Market value of investment funds, separately managed accounts and ETFs recognized as Impact investments by GWM CIO.
Change in market value of World Bank bonds (starting from 01 Jan 2017) and of Multilateral Development Bonds (starting from 01 Jan 2019).
Global Wealth Management clients’ discretionary assets aligned to SI Strategic Asset Allocation.
Theme Sustainable products.
Metric(s) Global Wealth Management clients’ discretionary assets aligned to SI Strategic Asset Allocation (USD billion)
Definition and method The metric comprises the sum of assets under management (AuM) for GWM discretionary offerings aligned to SI Strategic Asset Allocation (SI SAA). For further details on SI SAA please see: Asset allocation models: Sustainable Investing Strategic Asset Allocations.
The metric is the sum (in USD billion) of the following products: – UBS Manage SI mandates: – UBS Manage [Sustainable Investing] – UBS Manage Advanced [Sustainable Investing] – UBS Manage Premium [Sustainable Investing] For more information please see: UBS Discretionary Mandates – UBS Asset Allocation Funds CIO SI SAA aligned. These are CIO SI SAA aligned funds which meet SI requirements as outlined in: Asset allocation models: Sustainable Investing Strategic Asset Allocations – UBS Sustainable Investment Portfolio Separately Managed Accounts (SMAs) (US). Please refer to UBS Sustainable Investments Portfolios for more information 167
Sustainability Report 2022 | Appendix 5 | Other 168.
Sustainable investment in Personal Banking.

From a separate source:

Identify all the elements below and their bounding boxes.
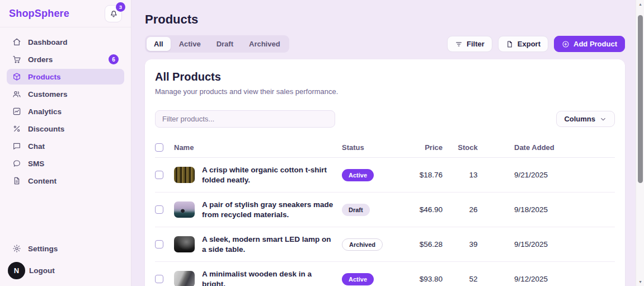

Theme Sustainable products.
Metric(s) – % SI share of assets under custody in Personal Banking – % Net new sustainable investments in Personal Banking.
Definition and method – The percentage represents the sum of Sustainable Investing related holdings (USD) of clients booked in Personal Banking in relation to the overall volume of Custody Account Assets in Personal Banking. – The percentage represents the sum of Net New Sustainable Investments of clients booked in Personal Banking (USD) in relation to overall volume of Net New Investment Products in Personal Banking. The metrics consider the following investment solutions as sustainable: – 100% of UBS Manage [SI] – 100% of UBS Manage Advanced [SI] – 50% of UBS Manage [Selection] – 100% of UBS Vitainvest Funds Sustainable – 100% of UBS Strategy Funds Sustainable – 100% of UBS SI Strategy Funds UBS sustainable product information is found here: UBS Discretionary Mandates.

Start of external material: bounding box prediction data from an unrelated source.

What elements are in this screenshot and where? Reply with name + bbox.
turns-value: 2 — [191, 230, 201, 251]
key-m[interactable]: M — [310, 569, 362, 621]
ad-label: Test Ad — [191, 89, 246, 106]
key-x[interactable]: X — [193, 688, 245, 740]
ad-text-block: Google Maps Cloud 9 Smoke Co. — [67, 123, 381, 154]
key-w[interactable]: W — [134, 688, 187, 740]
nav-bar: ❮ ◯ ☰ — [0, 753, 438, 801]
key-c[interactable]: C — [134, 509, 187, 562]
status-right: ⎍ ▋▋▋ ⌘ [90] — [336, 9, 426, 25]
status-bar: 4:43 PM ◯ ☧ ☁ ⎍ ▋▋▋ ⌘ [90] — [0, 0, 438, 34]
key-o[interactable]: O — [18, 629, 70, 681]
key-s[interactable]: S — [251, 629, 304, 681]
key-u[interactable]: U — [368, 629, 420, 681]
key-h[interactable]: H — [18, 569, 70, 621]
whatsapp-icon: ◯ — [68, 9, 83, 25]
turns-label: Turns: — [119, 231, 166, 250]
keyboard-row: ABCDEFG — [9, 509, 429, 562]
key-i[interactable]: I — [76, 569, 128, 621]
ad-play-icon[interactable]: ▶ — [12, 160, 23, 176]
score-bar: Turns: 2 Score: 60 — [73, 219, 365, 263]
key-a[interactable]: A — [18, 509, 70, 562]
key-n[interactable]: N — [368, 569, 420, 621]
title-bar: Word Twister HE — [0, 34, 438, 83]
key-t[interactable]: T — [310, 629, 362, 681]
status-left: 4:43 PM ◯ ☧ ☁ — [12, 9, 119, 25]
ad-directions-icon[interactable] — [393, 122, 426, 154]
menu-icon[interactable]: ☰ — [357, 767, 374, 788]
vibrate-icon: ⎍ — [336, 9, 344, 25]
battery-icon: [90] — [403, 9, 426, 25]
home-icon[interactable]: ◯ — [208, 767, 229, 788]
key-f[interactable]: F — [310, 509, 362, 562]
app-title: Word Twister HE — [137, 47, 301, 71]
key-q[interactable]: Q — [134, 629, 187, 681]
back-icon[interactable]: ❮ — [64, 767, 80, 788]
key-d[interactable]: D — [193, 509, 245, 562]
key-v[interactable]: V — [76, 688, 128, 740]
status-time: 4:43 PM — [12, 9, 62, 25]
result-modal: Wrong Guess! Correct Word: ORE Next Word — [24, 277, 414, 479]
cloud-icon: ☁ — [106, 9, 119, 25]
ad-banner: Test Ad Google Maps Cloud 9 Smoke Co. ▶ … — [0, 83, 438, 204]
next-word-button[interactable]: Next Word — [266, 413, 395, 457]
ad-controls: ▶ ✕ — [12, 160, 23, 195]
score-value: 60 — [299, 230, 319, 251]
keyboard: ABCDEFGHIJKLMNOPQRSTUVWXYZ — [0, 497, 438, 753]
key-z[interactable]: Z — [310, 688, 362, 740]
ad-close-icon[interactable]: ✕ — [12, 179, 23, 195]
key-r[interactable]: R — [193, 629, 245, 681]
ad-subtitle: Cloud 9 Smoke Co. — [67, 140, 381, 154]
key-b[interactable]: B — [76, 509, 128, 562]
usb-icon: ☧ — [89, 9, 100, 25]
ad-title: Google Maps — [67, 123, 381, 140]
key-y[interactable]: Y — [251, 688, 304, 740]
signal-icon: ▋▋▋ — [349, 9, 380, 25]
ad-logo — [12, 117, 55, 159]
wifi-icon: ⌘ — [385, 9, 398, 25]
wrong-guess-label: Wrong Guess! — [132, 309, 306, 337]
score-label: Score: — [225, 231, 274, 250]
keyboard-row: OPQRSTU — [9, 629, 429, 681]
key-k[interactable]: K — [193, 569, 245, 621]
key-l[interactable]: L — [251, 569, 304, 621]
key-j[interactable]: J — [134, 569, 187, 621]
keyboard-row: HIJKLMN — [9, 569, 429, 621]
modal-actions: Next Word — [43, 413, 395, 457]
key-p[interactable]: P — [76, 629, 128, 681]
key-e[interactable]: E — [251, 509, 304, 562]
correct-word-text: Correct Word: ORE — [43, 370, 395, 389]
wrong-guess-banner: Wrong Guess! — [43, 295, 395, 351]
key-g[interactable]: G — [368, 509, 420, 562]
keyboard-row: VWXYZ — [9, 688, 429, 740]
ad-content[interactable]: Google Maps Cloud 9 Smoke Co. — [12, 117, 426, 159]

50% of UBS Manage [Selection] is a blended managed solution between UBS Manage SI and non-SI mandates. The overall share of sustainable investments is between 60–80% depending on the investment strategy. 50% is used for the metric based on a conservative assumption.

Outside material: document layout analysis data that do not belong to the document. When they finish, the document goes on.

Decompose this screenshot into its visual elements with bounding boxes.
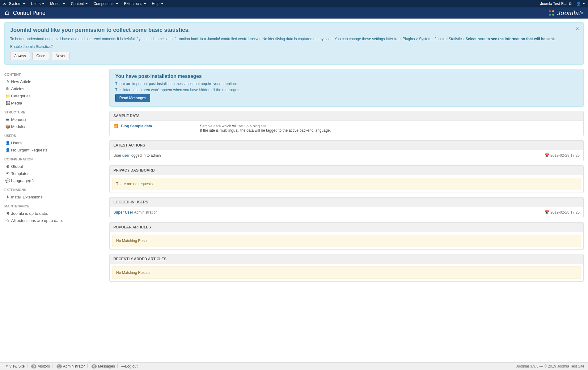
- menu-system[interactable]: System: [9, 2, 25, 6]
- folder-icon: 📁: [4, 94, 11, 98]
- stats-permission-alert: × Joomla! would like your permission to …: [4, 22, 584, 65]
- menu-content[interactable]: Content: [71, 2, 88, 6]
- menu-components[interactable]: Components: [93, 2, 118, 6]
- user-icon: 👤: [4, 148, 11, 152]
- panel-head: SAMPLE DATA: [110, 111, 583, 121]
- section-users: USERS: [4, 134, 103, 138]
- post-install-line2: This information area won't appear when …: [115, 88, 578, 92]
- svg-point-2: [549, 14, 551, 15]
- menu-menus[interactable]: Menus: [50, 2, 65, 6]
- alert-title: Joomla! would like your permission to co…: [10, 27, 578, 33]
- chevron-down-icon: [63, 3, 65, 4]
- panel-head: LATEST ACTIONS: [110, 141, 583, 150]
- sidebar-languages[interactable]: 💬Language(s): [4, 178, 103, 183]
- external-link-icon: ⧉: [569, 2, 572, 6]
- sidebar: CONTENT ✎New Article 🗎Articles 📁Categori…: [4, 69, 103, 286]
- read-messages-button[interactable]: Read Messages: [115, 94, 150, 102]
- sample-desc2: If the site is multilingual, the data wi…: [200, 128, 331, 133]
- sidebar-urgent-requests[interactable]: 👤No Urgent Requests.: [4, 148, 103, 152]
- once-button[interactable]: Once: [32, 52, 49, 60]
- post-install-line1: There are important post-installation me…: [115, 82, 578, 86]
- action-row: User user logged in to admin: [113, 153, 161, 158]
- chevron-down-icon: [85, 3, 88, 4]
- panel-head: LOGGED-IN USERS: [110, 198, 583, 207]
- cube-icon: 📦: [4, 124, 11, 129]
- section-maintenance: MAINTENANCE: [4, 204, 103, 208]
- panel-logged-in: LOGGED-IN USERS Super User Administratio…: [109, 197, 584, 218]
- svg-point-1: [552, 10, 554, 12]
- sidebar-users[interactable]: 👤Users: [4, 141, 103, 145]
- file-icon: 🗎: [4, 87, 11, 91]
- logged-in-user-link[interactable]: Super User: [113, 210, 133, 215]
- sidebar-extensions-update[interactable]: ☆All extensions are up to date.: [4, 218, 103, 223]
- menu-extensions[interactable]: Extensions: [124, 2, 146, 6]
- chevron-down-icon: [42, 3, 44, 4]
- gear-icon: ⚙: [4, 164, 11, 169]
- section-configuration: CONFIGURATION: [4, 157, 103, 161]
- header: Control Panel Joomla!®: [0, 7, 588, 19]
- sidebar-modules[interactable]: 📦Modules: [4, 124, 103, 129]
- never-button[interactable]: Never: [52, 52, 70, 60]
- panel-privacy: PRIVACY DASHBOARD There are no requests.: [109, 165, 584, 193]
- sample-desc1: Sample data which will set up a blog sit…: [200, 124, 331, 128]
- panel-popular: POPULAR ARTICLES No Matching Results: [109, 222, 584, 250]
- chevron-down-icon: [582, 3, 585, 4]
- panel-sample-data: SAMPLE DATA 📶 Blog Sample data Sample da…: [109, 111, 584, 136]
- main: You have post-installation messages Ther…: [109, 69, 584, 286]
- action-timestamp: 📅 2019-02-28 17:26: [545, 153, 580, 158]
- site-link[interactable]: Joomla Test Si...⧉: [540, 2, 572, 6]
- joomla-small-icon: ✖: [4, 211, 11, 216]
- chevron-down-icon: [161, 3, 163, 4]
- sidebar-templates[interactable]: 👁Templates: [4, 171, 103, 176]
- section-extensions: EXTENSIONS: [4, 188, 103, 192]
- sidebar-install-extensions[interactable]: ⬇Install Extensions: [4, 195, 103, 199]
- enable-stats-link[interactable]: Enable Joomla Statistics?: [10, 45, 53, 49]
- action-user-link[interactable]: user: [122, 153, 129, 158]
- list-icon: ☰: [4, 117, 11, 122]
- user-icon: 👤: [576, 2, 581, 6]
- home-icon: [4, 10, 10, 16]
- alert-body: To better understand our install base an…: [10, 36, 578, 42]
- svg-point-0: [549, 10, 551, 12]
- blog-sample-data-link[interactable]: Blog Sample data: [121, 124, 152, 128]
- pencil-icon: ✎: [4, 79, 11, 84]
- popular-message: No Matching Results: [112, 235, 581, 247]
- calendar-icon: 📅: [545, 210, 549, 215]
- recent-message: No Matching Results: [112, 266, 581, 279]
- user-menu[interactable]: 👤: [576, 2, 585, 6]
- joomla-icon: ✖: [3, 2, 6, 6]
- sidebar-articles[interactable]: 🗎Articles: [4, 87, 103, 91]
- panel-latest-actions: LATEST ACTIONS User user logged in to ad…: [109, 140, 584, 161]
- chevron-down-icon: [116, 3, 118, 4]
- topbar: ✖ System Users Menus Content Components …: [0, 0, 588, 7]
- panel-head: PRIVACY DASHBOARD: [110, 166, 583, 175]
- privacy-message: There are no requests.: [112, 178, 581, 190]
- section-structure: STRUCTURE: [4, 110, 103, 114]
- eye-icon: 👁: [4, 171, 11, 176]
- calendar-icon: 📅: [545, 153, 549, 158]
- menu-users[interactable]: Users: [31, 2, 44, 6]
- sidebar-new-article[interactable]: ✎New Article: [4, 79, 103, 84]
- image-icon: 🖼: [4, 101, 11, 105]
- sidebar-media[interactable]: 🖼Media: [4, 101, 103, 105]
- always-button[interactable]: Always: [10, 52, 30, 60]
- svg-point-3: [552, 14, 554, 15]
- close-icon[interactable]: ×: [576, 26, 579, 32]
- wand-icon: 📶: [113, 124, 118, 128]
- chevron-down-icon: [23, 3, 25, 4]
- menu-help[interactable]: Help: [152, 2, 163, 6]
- sidebar-categories[interactable]: 📁Categories: [4, 94, 103, 98]
- topbar-menu: System Users Menus Content Components Ex…: [9, 2, 540, 6]
- chevron-down-icon: [144, 3, 146, 4]
- logged-in-row: Super User Administration: [113, 210, 158, 215]
- panel-head: POPULAR ARTICLES: [110, 223, 583, 232]
- post-install-box: You have post-installation messages Ther…: [109, 69, 584, 107]
- star-icon: ☆: [4, 218, 11, 223]
- sidebar-menus[interactable]: ☰Menu(s): [4, 117, 103, 122]
- post-install-title: You have post-installation messages: [115, 74, 578, 79]
- user-icon: 👤: [4, 141, 11, 145]
- sidebar-joomla-update[interactable]: ✖Joomla is up to date.: [4, 211, 103, 216]
- comment-icon: 💬: [4, 178, 11, 183]
- sidebar-global[interactable]: ⚙Global: [4, 164, 103, 169]
- panel-recent: RECENTLY ADDED ARTICLES No Matching Resu…: [109, 254, 584, 282]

The metrics include the Personal Banking division within the Personal and Corporate business.
Green, social, sustainability and sustainability-linked (GSSS) bond deals.
Theme Sustainable products.
Metric(s) Total GSSS metrics – Number of GSSS bond deals – Total deal value of GSSS bond deals (USD billion) Climate-related metrics – Number of green, sustainability and sustainability-linked bond deals – Total deal value of green, sustainability and sustainability-linked bond deals (USD billion) – UBS apportioned deal value of green, sustainability and sustainability-linked bond deals (USD billion)
Definition and method The bond deals are issued by UBS clients with the support of Global Banking. The climate-related metrics do not include social bonds.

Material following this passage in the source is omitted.